▸ Your goal
Omit each picture as you copy the entries exactly.

┌────────

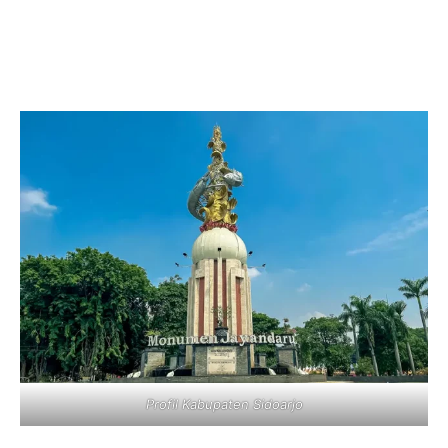
Profil Kabupaten Sidoarjo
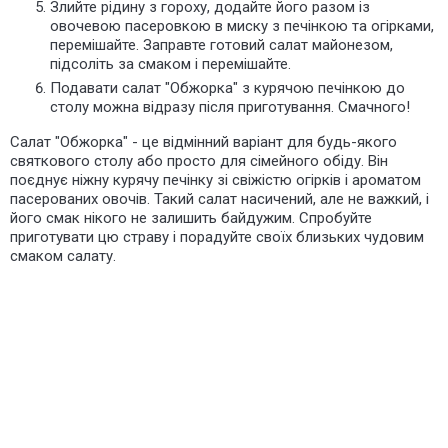
Злийте рідину з гороху, додайте його разом із
овочевою пасеровкою в миску з печінкою та огірками,
перемішайте. Заправте готовий салат майонезом,
підсоліть за смаком і перемішайте.
Подавати салат "Обжорка" з курячою печінкою до
столу можна відразу після приготування. Смачного!
Салат "Обжорка" - це відмінний варіант для будь-якого
святкового столу або просто для сімейного обіду. Він
поєднує ніжну курячу печінку зі свіжістю огірків і ароматом
пасерованих овочів. Такий салат насичений, але не важкий, і
його смак нікого не залишить байдужим. Спробуйте
приготувати цю страву і порадуйте своїх близьких чудовим
смаком салату.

└────────

▸ Answer
Profil Kabupaten Sidoarjo
Злийте рідину з гороху, додайте його разом із
овочевою пасеровкою в миску з печінкою та огірками,
перемішайте. Заправте готовий салат майонезом,
підсоліть за смаком і перемішайте.
Подавати салат "Обжорка" з курячою печінкою до
столу можна відразу після приготування. Смачного!
Салат "Обжорка" - це відмінний варіант для будь-якого
святкового столу або просто для сімейного обіду. Він
поєднує ніжну курячу печінку зі свіжістю огірків і ароматом
пасерованих овочів. Такий салат насичений, але не важкий, і
його смак нікого не залишить байдужим. Спробуйте
приготувати цю страву і порадуйте своїх близьких чудовим
смаком салату.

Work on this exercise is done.